# [Records]
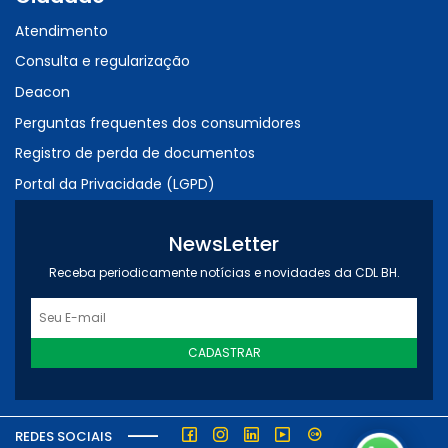
Atendimento
Consulta e regularização
Deacon
Perguntas frequentes dos consumidores
Registro de perda de documentos
Portal da Privacidade (LGPD)
NewsLetter
Receba periodicamente notícias e novidades da CDL BH.
CADASTRAR
REDES SOCIAIS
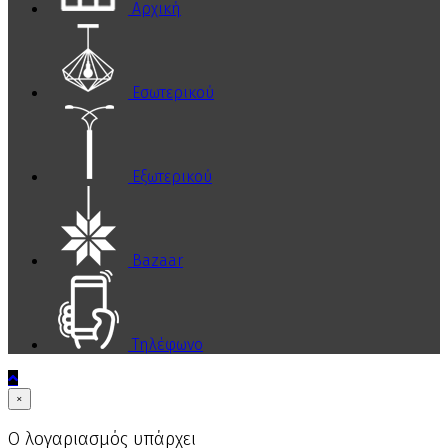
Αρχική
Εσωτερικού
Εξωτερικού
Bazaar
Τηλέφωνο
×
Ο λογαριασμός υπάρχει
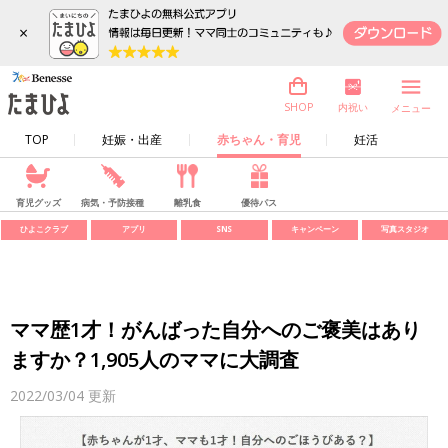
×
内祝い
SHOP
メニュー
TOP
妊娠・出産
赤ちゃん・育児
妊活
育児グッズ
病気・予防接種
離乳食
優待パス
ひよこクラブ
アプリ
SNS
キャンペーン
写真スタジオ
ママ歴1才！がんばった自分へのご褒美はあり
ますか？1,905人のママに大調査
2022/03/04
更新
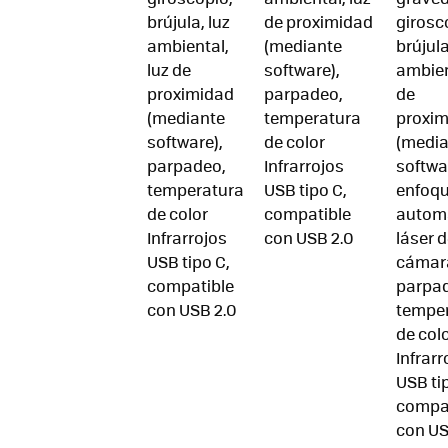
brújula, luz
de proximidad
girosc
ambiental,
(mediante
brújula
luz de
software),
ambien
proximidad
parpadeo,
de
(mediante
temperatura
proxi
software),
de color
(media
parpadeo,
Infrarrojos
softwa
temperatura
USB tipo C,
enfoq
de color
compatible
autom
Infrarrojos
con USB 2.0
láser d
USB tipo C,
cámar
compatible
parpa
con USB 2.0
tempe
de col
Infrarr
USB ti
compa
con US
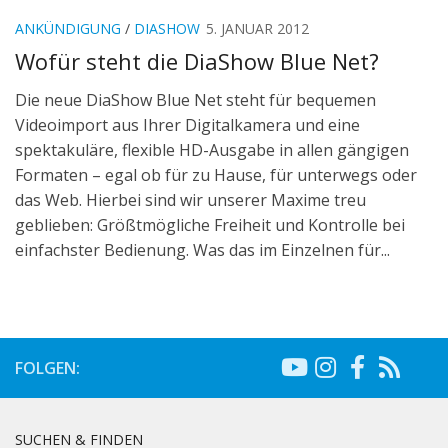
ANKÜNDIGUNG
/
DIASHOW
5. JANUAR 2012
Wofür steht die DiaShow Blue Net?
Die neue DiaShow Blue Net steht für bequemen
Videoimport aus Ihrer Digitalkamera und eine
spektakuläre, flexible HD-Ausgabe in allen gängigen
Formaten – egal ob für zu Hause, für unterwegs oder
das Web. Hierbei sind wir unserer Maxime treu
geblieben: Größtmögliche Freiheit und Kontrolle bei
einfachster Bedienung. Was das im Einzelnen für...
FOLGEN:
SUCHEN & FINDEN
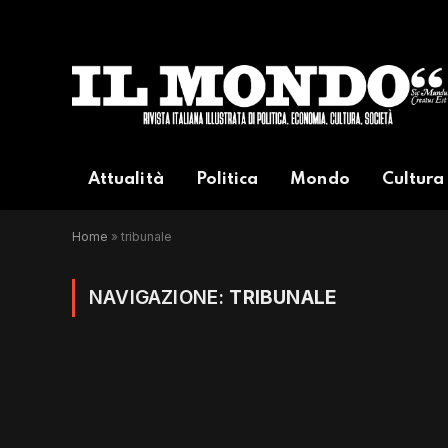
Attualità
Politica
Mondo
Cultura
Home
»
tribunale
NAVIGAZIONE:
TRIBUNALE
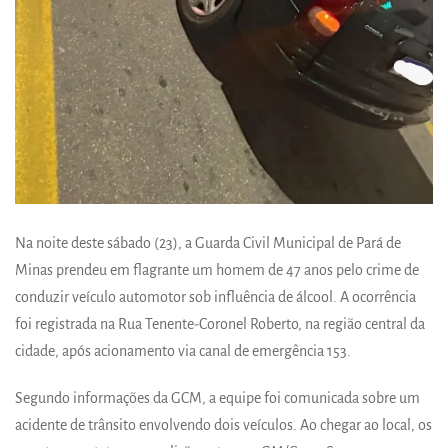
Na noite deste sábado (23), a Guarda Civil Municipal de Pará de
Minas prendeu em flagrante um homem de 47 anos pelo crime de
conduzir veículo automotor sob influência de álcool. A ocorrência
foi registrada na Rua Tenente-Coronel Roberto, na região central da
cidade, após acionamento via canal de emergência 153.
Segundo informações da GCM, a equipe foi comunicada sobre um
acidente de trânsito envolvendo dois veículos. Ao chegar ao local, os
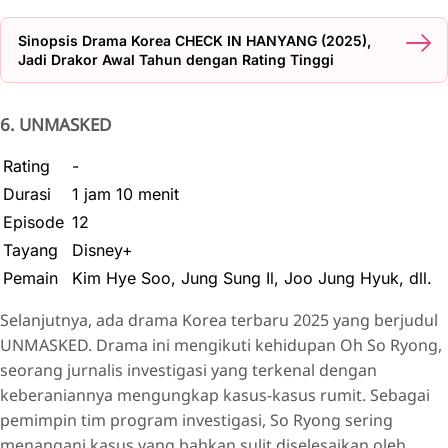
Sinopsis Drama Korea CHECK IN HANYANG (2025),
Jadi Drakor Awal Tahun dengan Rating Tinggi
6. UNMASKED
Rating
-
Durasi
1 jam 10 menit
Episode
12
Tayang
Disney+
Pemain
Kim Hye Soo, Jung Sung Il, Joo Jung Hyuk, dll.
Selanjutnya, ada drama Korea terbaru 2025 yang berjudul
UNMASKED. Drama ini mengikuti kehidupan Oh So Ryong,
seorang jurnalis investigasi yang terkenal dengan
keberaniannya mengungkap kasus-kasus rumit. Sebagai
pemimpin tim program investigasi, So Ryong sering
menangani kasus yang bahkan sulit diselesaikan oleh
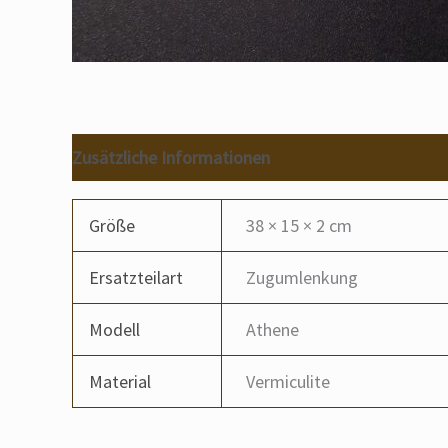
Zusätzliche Informationen
Größe
38 × 15 × 2 cm
Ersatzteilart
Zugumlenkung
Modell
Athene
Material
Vermiculite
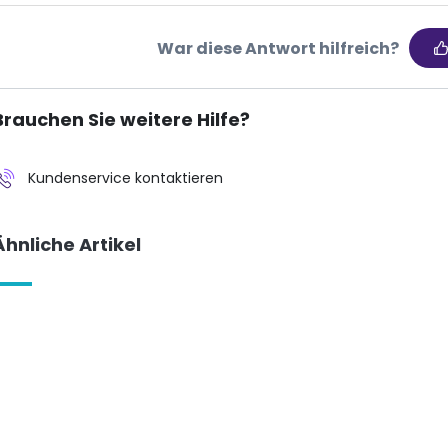
War diese Antwort hilfreich?
Brauchen Sie weitere Hilfe?
Kundenservice kontaktieren
Ähnliche Artikel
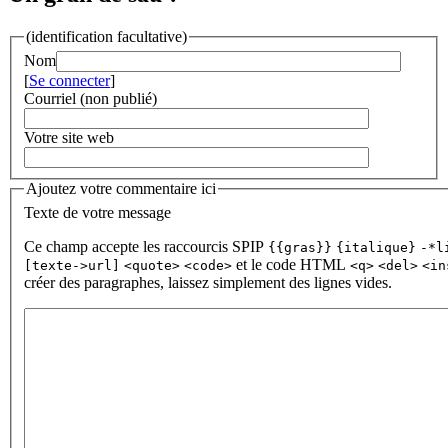
(identification facultative)
Nom
[
Se connecter
]
Courriel (non publié)
Votre site web
Ajoutez votre commentaire ici
Texte de votre message
Ce champ accepte les raccourcis SPIP
{{gras}}
{italique}
-*l
et le code HTML
[texte->url]
<quote>
<code>
<q>
<del>
<in
créer des paragraphes, laissez simplement des lignes vides.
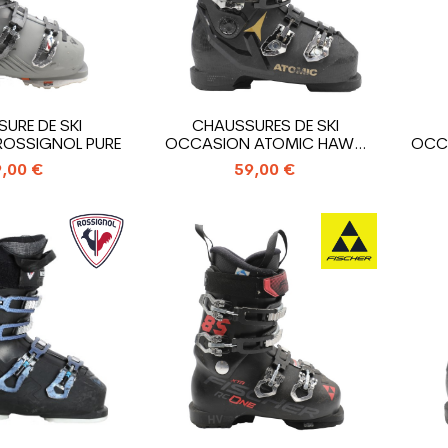
URE DE SKI
CHAUSSURES DE SKI
OSSIGNOL PURE
OCCASION ATOMIC HAWX
OCCA
MAGNA R75
,00 €
59,00 €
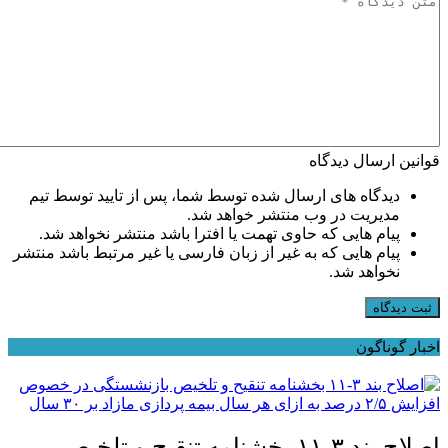
قوانین ارسال دیدگاه
دیدگاه های ارسال شده توسط شما، پس از تایید توسط تیم
مدیریت در وب منتشر خواهد شد.
پیام هایی که حاوی تهمت یا افترا باشد منتشر نخواهد شد.
پیام هایی که به غیر از زبان فارسی یا غیر مرتبط باشد منتشر
نخواهد شد.
ثبت دیدگاه
اخبار گوناگون
اصلاح بند ۳‏-۱۱ بخشنامه تنقیح و تلخیص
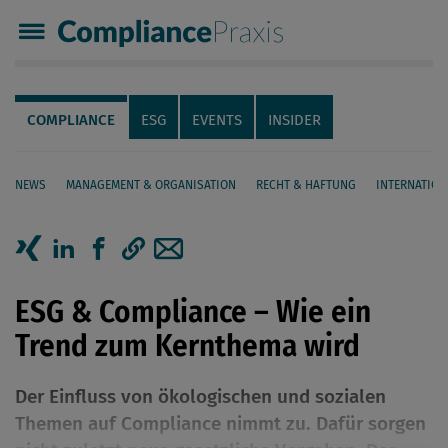
Compliance Praxis
Servicenavigation
Navigation
COMPLIANCE
ESG
EVENTS
INSIDER
NEWS
MANAGEMENT & ORGANISATION
RECHT & HAFTUNG
INTERNATION
Seiteninhalt
Artikel auf Xing teilen
Artikel auf linkedIn teilen
Artikel auf Facebook teilen
Artikellink kopieren
Artikel per Mail teilen
ESG & Compliance – Wie ein
Trend zum Kernthema wird
Der Einfluss von ökologischen und sozialen
Themen auf Compliance nimmt zu. Dafür sorgen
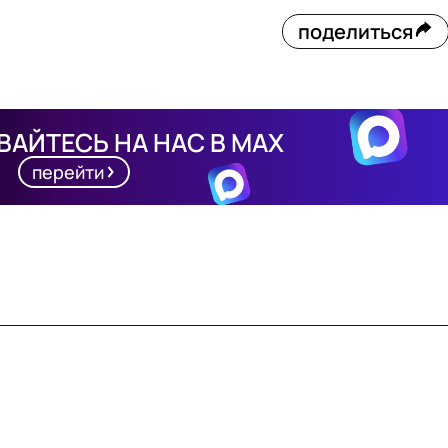
поделиться
АЙТЕСЬ НА НАС В MAX
перейти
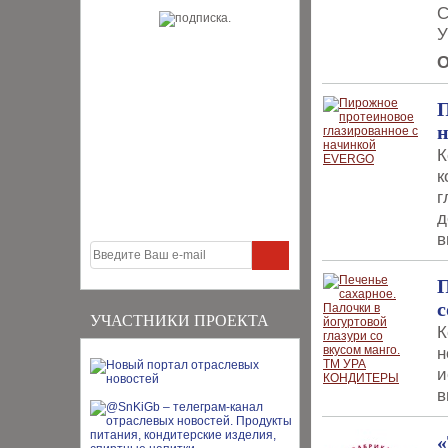
С
У
О
П
К
к
г
д
в
П
УЧАСТНИКИ ПРОЕКТА
К
н
и
в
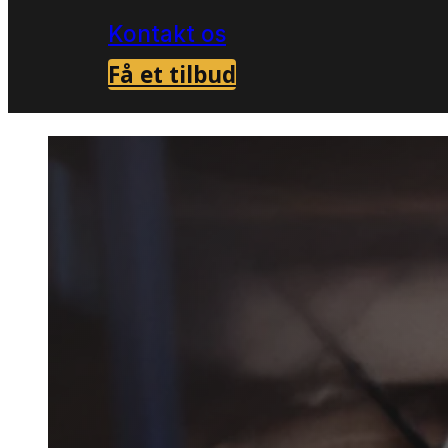
Kontakt os
Få et tilbud
Forside
Skadedyrsbekæmpelse i Langesko
>
Bekæmpe
borebille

# [Prompt]
Working through the records, find each line containing the word "kasus" and copy it.

# [Solution to the problem]
keberaniannya mengungkap kasus-kasus rumit. Sebagai
menangani kasus yang bahkan sulit diselesaikan oleh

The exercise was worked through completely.